96.初湯は最高!
■スタートス聖教会
~第9次派遣1日目~
林で木を切り倒したタケル達が教会裏の空き地へ戻ると、マリア達が丁度呼びに来てくれた。随分と温かくなったので、湯加減を見て欲しいそうだ。
タケルが一人で湯船まで行って手を入れてみる。
少しぬるいがこのまま釜で炊いていれば、服を脱いで戻って来たころには丁度よさそうだ。
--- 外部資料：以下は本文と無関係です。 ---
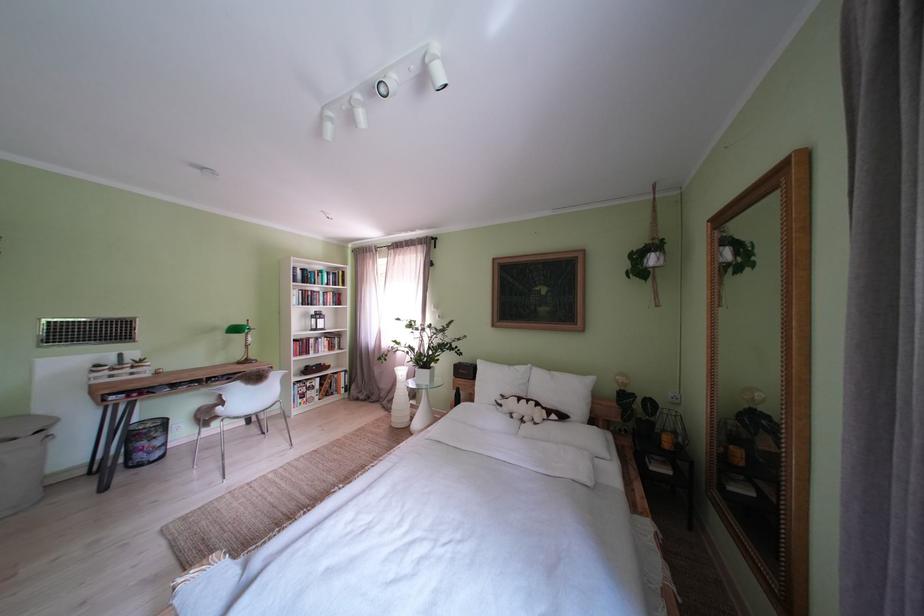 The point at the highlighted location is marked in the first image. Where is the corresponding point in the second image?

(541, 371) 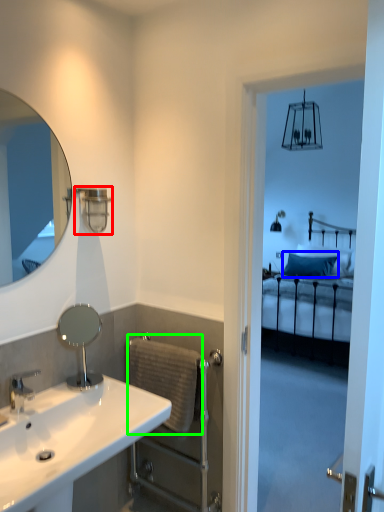 Question: Estimate the real-world distances between objects in this image. Which object is farther from shower (highlighted by a red box), pillow (highlighted by a blue box) or towel bar (highlighted by a green box)?

Choices:
 (A) pillow
 (B) towel bar

Answer: (A) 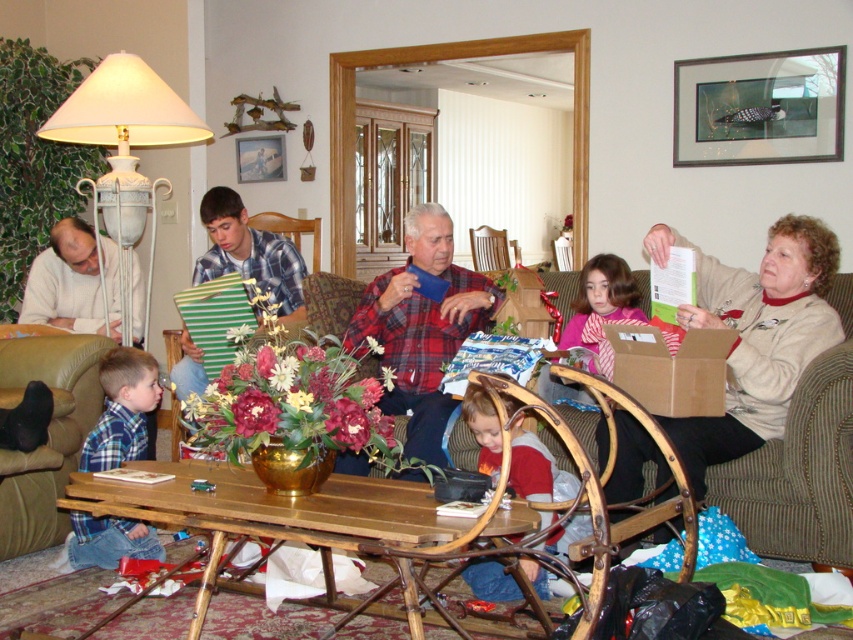 Is plaid flannel shirt at center positioned behind pink satin scarf at center?

No, plaid flannel shirt at center is closer to the viewer.

Who is positioned more to the right, plaid flannel shirt at center or pink satin scarf at center?

Positioned to the right is pink satin scarf at center.

What do you see at coordinates (422, 326) in the screenshot?
I see `plaid flannel shirt at center` at bounding box center [422, 326].

You are a GUI agent. You are given a task and a screenshot of the screen. Output one action in this format:
    pyautogui.click(x=<x>, y=<y>)
    Task: Click on the plaid flannel shirt at center
    The width and height of the screenshot is (853, 640).
    Given the screenshot: What is the action you would take?
    pyautogui.click(x=422, y=326)

Locate an element on the screen. The width and height of the screenshot is (853, 640). brown leather couch at lower left is located at coordinates (47, 433).

Is point (51, 378) less distant than point (566, 333)?

Yes, point (51, 378) is in front of point (566, 333).

Locate an element on the screen. The width and height of the screenshot is (853, 640). brown leather couch at lower left is located at coordinates (47, 433).

Is beige fabric couch at right to the left of pink satin scarf at center from the viewer's perspective?

In fact, beige fabric couch at right is to the right of pink satin scarf at center.

You are a GUI agent. You are given a task and a screenshot of the screen. Output one action in this format:
    pyautogui.click(x=<x>, y=<y>)
    Task: Click on the beige fabric couch at right
    
    Given the screenshot: What is the action you would take?
    pyautogui.click(x=759, y=339)

Where is `beige fabric couch at right`? The width and height of the screenshot is (853, 640). beige fabric couch at right is located at coordinates (759, 339). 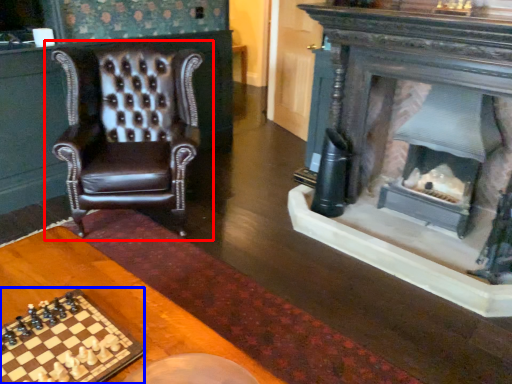 Question: Which of the following is the farthest to the observer, chair (highlighted by a red box) or board game (highlighted by a blue box)?

Choices:
 (A) chair
 (B) board game

Answer: (A)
「ありがとう、マリア。このぐらいで良いよ。もう少し釜の中にマキを入れてお湯を混ぜといて」
「わかりました」
空き地で修練中のダイスケとアキラさんを誘って男湯を先に開業する。
「ナカジー、お先に入らせてもらうね。見に来たかったら来てもいいけど、出来れば1人で魔法を練習しといてよ」
「見たくないわよ! そんな汚い物!」
-汚くは無いと思うが。
タケル達は宿舎で服を脱ぎバスタオルを巻いてタオルを持って風呂に向かう。
風呂は宿舎の裏口から50メートルぐらいは離れているので、上半身裸のオッサンとお兄さんが三人で歩いていく光景はなかなか微妙なものがある。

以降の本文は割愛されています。